The president of the NCAA has promised action , but said he would not support anything truly game-changing — as in, rules that would fundamentally alter the amateur status of the “student-athletes” whose efforts are the underpinnings of the $1.1 billion the NCAA earned in 2017. The lion’s share of that comes from the men’s basketball tournament that brought Villanova and Michigan to Monday night’s final.
More significant change might have to come from the NBA, which is considering ending the “one and done” rule that calls for players to either be 19 or complete at least one year in college before becoming eligible for the draft.
Passed in 2005, that rule altered the landscape of college basketball, putting the lie to the notion that these players — at least the very best ones — come to school to earn a degree. “One and Done” is often derided as the catchall explanation for everything bad about the college game.
Changing the rule, however, won’t necessarily change the roles of agents, AAU coaches, college coaches, middlemen, handlers and shoe companies, all of whom partake in what is essentially an unregulated, underground talent-acquisition business, the likes of which the NCAA hasn’t the resources or rulebook to control.
“Any time there’s money involved, isn’t there always corruption?” West Virginia coach Bob Huggins asked, rhetorically. “We’ll have to wait and see how widespread it is. If that’s it, and you see it’s only four (coaches) who were guilty, that’s pretty good.”
But Huggins, like most coaches The Associated Press talked to last week, says he has no idea what to expect.

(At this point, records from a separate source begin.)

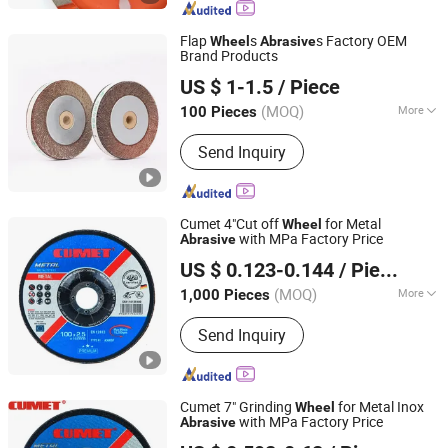
Flap
s
s Factory OEM
Wheel
Abrasive
Brand Products
Linyi Sanchao Abrasives Co., Ltd.
US $ 1-1.5
/ Piece
Shandong, China
Since 2026
(MOQ)
More
100 Pieces
Working Style :
Surface Grinding
Send Inquiry
Cumet 4"Cut off
for Metal
Wheel
with MPa Factory Price
Abrasive
ZHEJIANG JINHUA CUMET ABRASIVE CO., LTD.
US $ 0.123-0.144
/ Piece
(MOQ)
More
1,000 Pieces
Zhejiang, China
Since 2014
Main Products:
Cutting Wheel,
Send Inquiry
Grinding Wheel, Abrasives, Cutting
Disc, Flap Disc, Cutting Wheel for
Metal, Cutting Disc for Stone, Cutting
Wheel for Inox, Grinding Wheel for
Cumet 7" Grinding
for Metal Inox
Wheel
Metal, Grinding Wheel for Stone
with MPa Factory Price
Abrasive
ZHEJIANG JINHUA CUMET ABRASIVE CO., LTD.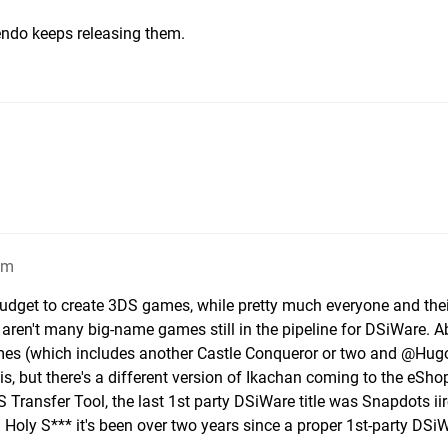
tendo keeps releasing them.
am
udget to create 3DS games, while pretty much everyone and the
e aren't many big-name games still in the pipeline for DSiWare. A
es (which includes another Castle Conqueror or two and @Hug
, but there's a different version of Ikachan coming to the eSho
 Transfer Tool, the last 1st party DSiWare title was Snapdots ii
 Holy S*** it's been over two years since a proper 1st-party DSi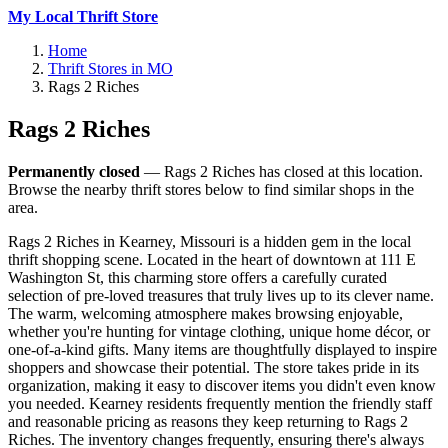
My Local Thrift Store
Home
Thrift Stores in MO
Rags 2 Riches
Rags 2 Riches
Permanently closed
— Rags 2 Riches has closed at this location.
Browse the nearby thrift stores below to find similar shops in the
area.
Rags 2 Riches in Kearney, Missouri is a hidden gem in the local
thrift shopping scene. Located in the heart of downtown at 111 E
Washington St, this charming store offers a carefully curated
selection of pre-loved treasures that truly lives up to its clever name.
The warm, welcoming atmosphere makes browsing enjoyable,
whether you're hunting for vintage clothing, unique home décor, or
one-of-a-kind gifts. Many items are thoughtfully displayed to inspire
shoppers and showcase their potential. The store takes pride in its
organization, making it easy to discover items you didn't even know
you needed. Kearney residents frequently mention the friendly staff
and reasonable pricing as reasons they keep returning to Rags 2
Riches. The inventory changes frequently, ensuring there's always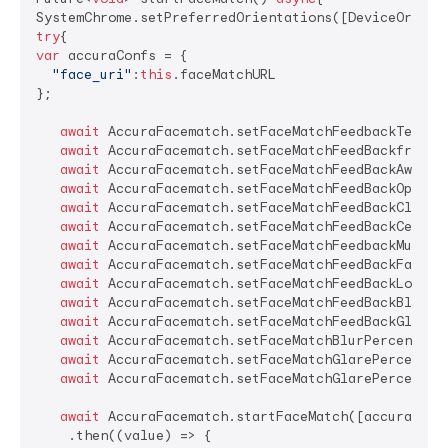
try
var
 accuraConfs = {

"face_uri"
:
this
.faceMatchURL

};

await
 AccuraFacematch.setFaceMatchFeedbackTextSi
await
 AccuraFacematch.setFaceMatchFeedBackframeM
await
 AccuraFacematch.setFaceMatchFeedBackAwayMe
await
 AccuraFacematch.setFaceMatchFeedBackOpenEy
await
 AccuraFacematch.setFaceMatchFeedBackCloser
await
 AccuraFacematch.setFaceMatchFeedBackCenter
await
 AccuraFacematch.setFaceMatchFeedbackMultip
await
 AccuraFacematch.setFaceMatchFeedBackFaceSt
await
 AccuraFacematch.setFaceMatchFeedBackLowLig
await
 AccuraFacematch.setFaceMatchFeedBackBlurFa
await
 AccuraFacematch.setFaceMatchFeedBackGlareF
await
 AccuraFacematch.setFaceMatchBlurPercentage
await
 AccuraFacematch.setFaceMatchGlarePercentag
await
 AccuraFacematch.setFaceMatchGlarePercentag
await
 AccuraFacematch.startFaceMatch([accuraConfs
    .then((value) => {
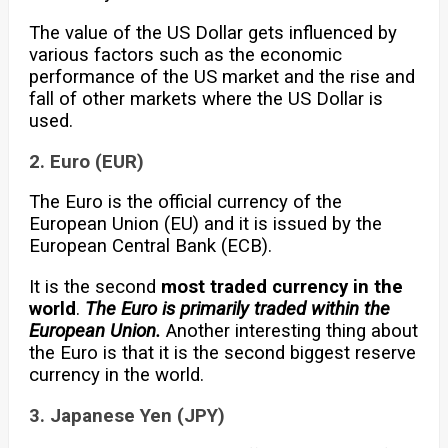
The value of the US Dollar gets influenced by
various factors such as the economic
performance of the US market and the rise and
fall of other markets where the US Dollar is
used.
2. Euro (EUR)
The Euro is the official currency of the
European Union (EU) and it is issued by the
European Central Bank (ECB).
It is the second
most traded currency in the
world
.
The Euro is primarily traded within the
European Union.
Another interesting thing about
the Euro is that it is the second biggest reserve
currency in the world.
3. Japanese Yen (JPY)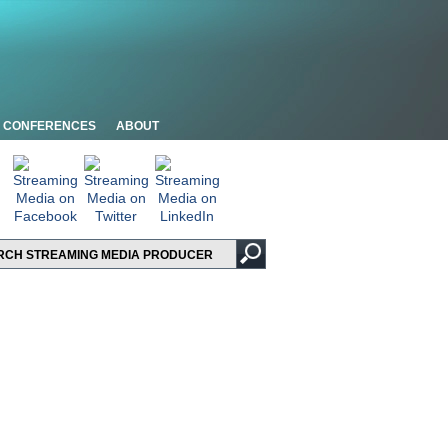
CONFERENCES
ABOUT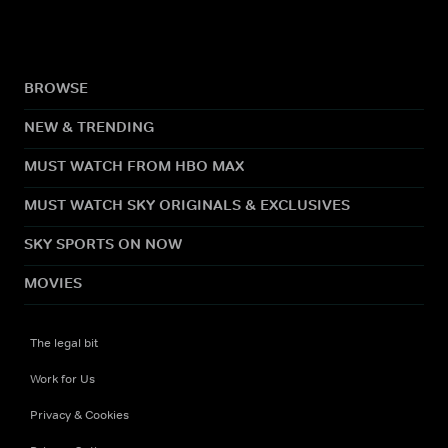
BROWSE
NEW & TRENDING
MUST WATCH FROM HBO MAX
MUST WATCH SKY ORIGINALS & EXCLUSIVES
SKY SPORTS ON NOW
MOVIES
The legal bit
Work for Us
Privacy & Cookies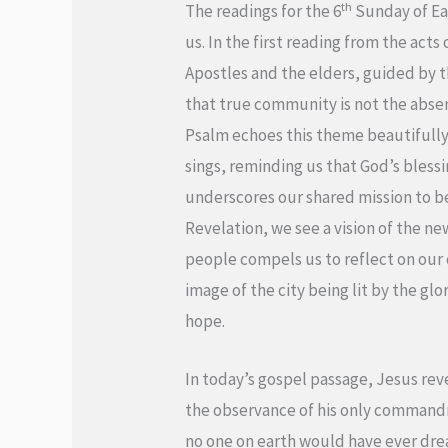
th
The readings for the 6
Sunday of Eas
us. In the first reading from the acts
Apostles and the elders, guided by t
that true community is not the absenc
Psalm echoes this theme beautifully a
sings, reminding us that God’s blessi
underscores our shared mission to be 
Revelation, we see a vision of the n
people compels us to reflect on ou
image of the city being lit by the gl
hope.
In today’s gospel passage, Jesus reve
the observance of his only commandm
no one on earth would have ever drea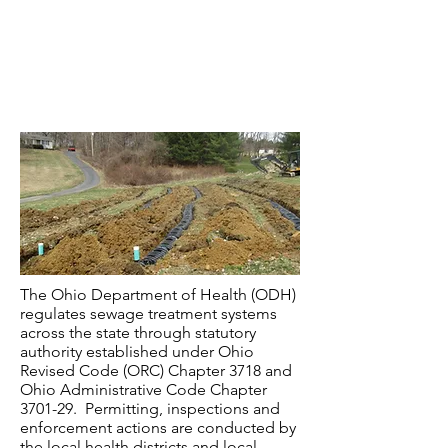
Checklist for Design Requirements
Approved Sewage Products
The Ohio Department of Health (ODH)
regulates sewage treatment systems
across the state through statutory
authority established under Ohio
Revised Code (ORC) Chapter 3718 and
Ohio Administrative Code Chapter
3701-29. Permitting, inspections and
enforcement actions are conducted by
the local health districts and local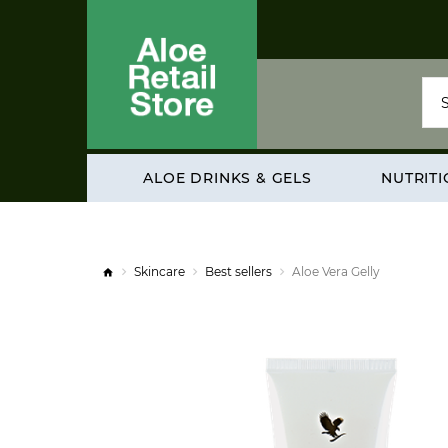
ALOE DRINKS & GELS
NUTRIT
Skincare
Best sellers
Aloe Vera Gelly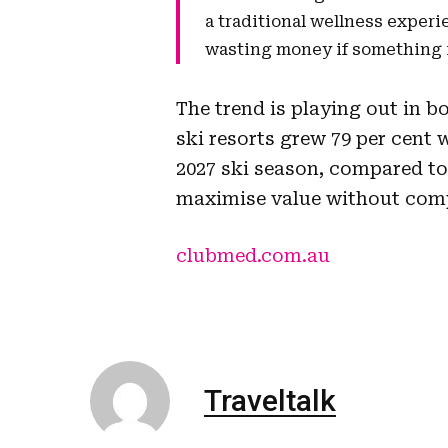
a traditional wellness experi
wasting money if something is
The trend is playing out in b
ski resorts grew 79 per cent w
2027 ski season, compared to 
maximise value without com
clubmed.com.au
Traveltalk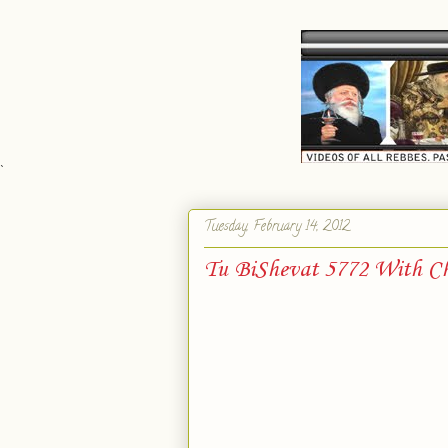
`
Tuesday, February 14, 2012
Tu BiShevat 5772 With Ch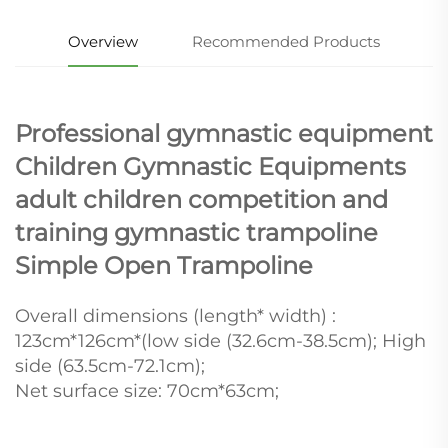
Overview
Recommended Products
Professional gymnastic equipment
Children Gymnastic Equipments
adult children competition and
training gymnastic trampoline
Simple Open Trampoline
Overall dimensions (length* width) :
123cm*126cm*(low side (32.6cm-38.5cm); High
side (63.5cm-72.1cm);
Net surface size: 70cm*63cm;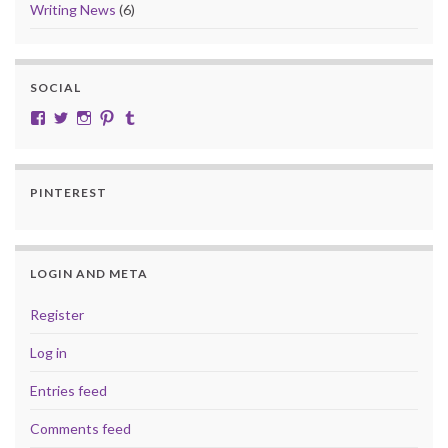
Writing News
(6)
SOCIAL
View cobalt.jade.9’s profile on Facebook
View @CobaltJade’s profile on Twitter
Instagram
Pinterest
Tumblr
PINTEREST
LOGIN AND META
Register
Log in
Entries feed
Comments feed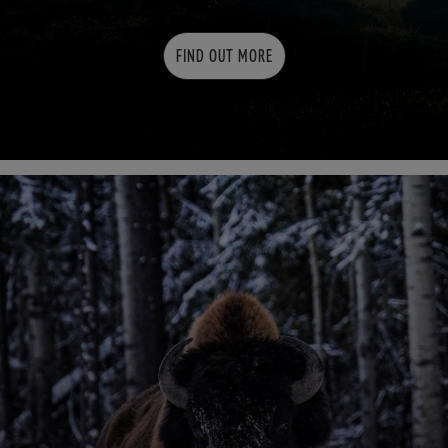
FIND OUT MORE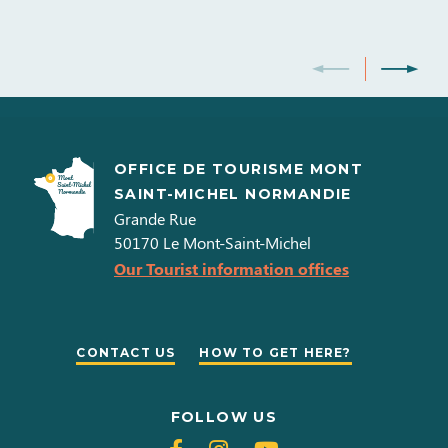
OFFICE DE TOURISME MONT
SAINT-MICHEL NORMANDIE
Grande Rue
50170
Le Mont-Saint-Michel
Our Tourist information offices
CONTACT US
HOW TO GET HERE?
FOLLOW US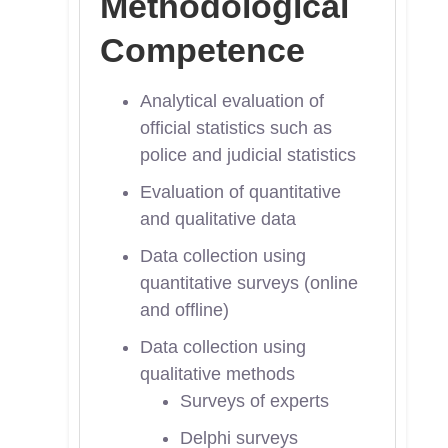
Methodological
Competence
Analytical evaluation of
official statistics such as
police and judicial statistics
Evaluation of quantitative
and qualitative data
Data collection using
quantitative surveys (online
and offline)
Data collection using
qualitative methods
Surveys of experts
Delphi surveys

“Nothing personal, but I’m the wrong person to ask,” said Andy Enfield, the coach of Southern California, which fired associate coach Tony Bland after he was arrested in the FBI probe, accused of accepting $13,000 for steering two players to specific business representatives. Bland has pleaded not guilty.
At risk are college basketball and, most notably, the future of a tournament that shows, time and again, exactly why the sport is worth saving.
The MVP award for this year’s tournament may as well have gone to a 98-year-old nun, Sister Jean Dolores Schmidt , who willed her underdog team from Loyola-Chicago all the way to the Final Four as an 11th seed, while reminding fans that basketball, like life, is about more than mere winning and losing.
The Ramblers weren’t the only underdog to come up big.
A tournament turned upside-down featured the first-ever 16 vs. 1 upset when Maryland-Baltimore County knocked off Virginia.
“A heck of a season,” said Virginia’s coach, Tony Bennett, “with a heck of a loss at the end, of course.”
Like the UMBC-Virginia game, the best of the tournament is often centered around upsets.
It brings about an uncomfortable paradox: These three weeks invariably place a few spunky little-guy teams that presumably do things the right way against a few fearsome behemoth programs that presumably don’t. It’s the reason we watch.
Yes, the sport is overdue for a good scrubbing. But if, someday, everyone really is playing by the same rules, will that ruin the event we love?